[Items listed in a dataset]
______
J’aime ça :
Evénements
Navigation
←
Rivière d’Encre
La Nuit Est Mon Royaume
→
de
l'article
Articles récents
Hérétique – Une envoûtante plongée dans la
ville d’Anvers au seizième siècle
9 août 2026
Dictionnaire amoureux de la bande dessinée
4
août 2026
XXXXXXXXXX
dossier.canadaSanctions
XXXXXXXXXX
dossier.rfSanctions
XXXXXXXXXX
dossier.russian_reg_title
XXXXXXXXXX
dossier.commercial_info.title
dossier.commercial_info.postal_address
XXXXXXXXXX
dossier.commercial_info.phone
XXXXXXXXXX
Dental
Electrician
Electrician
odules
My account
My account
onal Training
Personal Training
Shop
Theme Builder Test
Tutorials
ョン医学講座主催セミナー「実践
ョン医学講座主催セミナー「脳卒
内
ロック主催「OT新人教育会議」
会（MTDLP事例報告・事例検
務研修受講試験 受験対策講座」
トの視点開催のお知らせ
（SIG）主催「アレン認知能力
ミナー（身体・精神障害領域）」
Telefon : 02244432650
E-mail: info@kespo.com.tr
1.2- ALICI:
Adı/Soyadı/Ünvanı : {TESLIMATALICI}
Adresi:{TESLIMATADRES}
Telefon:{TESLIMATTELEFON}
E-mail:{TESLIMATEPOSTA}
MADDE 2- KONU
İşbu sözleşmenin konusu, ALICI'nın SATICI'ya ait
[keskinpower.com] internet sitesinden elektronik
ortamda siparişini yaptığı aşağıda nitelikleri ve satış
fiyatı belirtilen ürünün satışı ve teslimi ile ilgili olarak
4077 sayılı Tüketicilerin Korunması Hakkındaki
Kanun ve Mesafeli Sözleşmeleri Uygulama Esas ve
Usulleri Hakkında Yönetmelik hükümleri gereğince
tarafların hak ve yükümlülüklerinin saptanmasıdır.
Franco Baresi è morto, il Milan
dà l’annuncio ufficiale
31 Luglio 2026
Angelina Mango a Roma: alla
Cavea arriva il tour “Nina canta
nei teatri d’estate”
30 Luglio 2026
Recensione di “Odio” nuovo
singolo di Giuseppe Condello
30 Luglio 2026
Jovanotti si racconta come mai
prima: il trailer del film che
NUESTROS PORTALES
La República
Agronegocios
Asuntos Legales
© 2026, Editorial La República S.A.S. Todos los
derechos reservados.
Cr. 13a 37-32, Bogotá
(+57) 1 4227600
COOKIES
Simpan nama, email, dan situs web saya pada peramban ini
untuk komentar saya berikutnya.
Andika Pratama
______
[ACTIVITY]
All entries above are to be repeated verbatim, down to the last line.

[WRITTEN ANSWER]
J’aime ça :
Evénements
Navigation
←
Rivière d’Encre
La Nuit Est Mon Royaume
→
de
l'article
Articles récents
Hérétique – Une envoûtante plongée dans la
ville d’Anvers au seizième siècle
9 août 2026
Dictionnaire amoureux de la bande dessinée
4
août 2026
XXXXXXXXXX
dossier.canadaSanctions
XXXXXXXXXX
dossier.rfSanctions
XXXXXXXXXX
dossier.russian_reg_title
XXXXXXXXXX
dossier.commercial_info.title
dossier.commercial_info.postal_address
XXXXXXXXXX
dossier.commercial_info.phone
XXXXXXXXXX
Dental
Electrician
Electrician
odules
My account
My account
onal Training
Personal Training
Shop
Theme Builder Test
Tutorials
ョン医学講座主催セミナー「実践
ョン医学講座主催セミナー「脳卒
内
ロック主催「OT新人教育会議」
会（MTDLP事例報告・事例検
務研修受講試験 受験対策講座」
トの視点開催のお知らせ
（SIG）主催「アレン認知能力
ミナー（身体・精神障害領域）」
Telefon : 02244432650
E-mail: info@kespo.com.tr
1.2- ALICI:
Adı/Soyadı/Ünvanı : {TESLIMATALICI}
Adresi:{TESLIMATADRES}
Telefon:{TESLIMATTELEFON}
E-mail:{TESLIMATEPOSTA}
MADDE 2- KONU
İşbu sözleşmenin konusu, ALICI'nın SATICI'ya ait
[keskinpower.com] internet sitesinden elektronik
ortamda siparişini yaptığı aşağıda nitelikleri ve satış
fiyatı belirtilen ürünün satışı ve teslimi ile ilgili olarak
4077 sayılı Tüketicilerin Korunması Hakkındaki
Kanun ve Mesafeli Sözleşmeleri Uygulama Esas ve
Usulleri Hakkında Yönetmelik hükümleri gereğince
tarafların hak ve yükümlülüklerinin saptanmasıdır.
Franco Baresi è morto, il Milan
dà l’annuncio ufficiale
31 Luglio 2026
Angelina Mango a Roma: alla
Cavea arriva il tour “Nina canta
nei teatri d’estate”
30 Luglio 2026
Recensione di “Odio” nuovo
singolo di Giuseppe Condello
30 Luglio 2026
Jovanotti si racconta come mai
prima: il trailer del film che
NUESTROS PORTALES
La República
Agronegocios
Asuntos Legales
© 2026, Editorial La República S.A.S. Todos los
derechos reservados.
Cr. 13a 37-32, Bogotá
(+57) 1 4227600
COOKIES
Simpan nama, email, dan situs web saya pada peramban ini
untuk komentar saya berikutnya.
Andika Pratama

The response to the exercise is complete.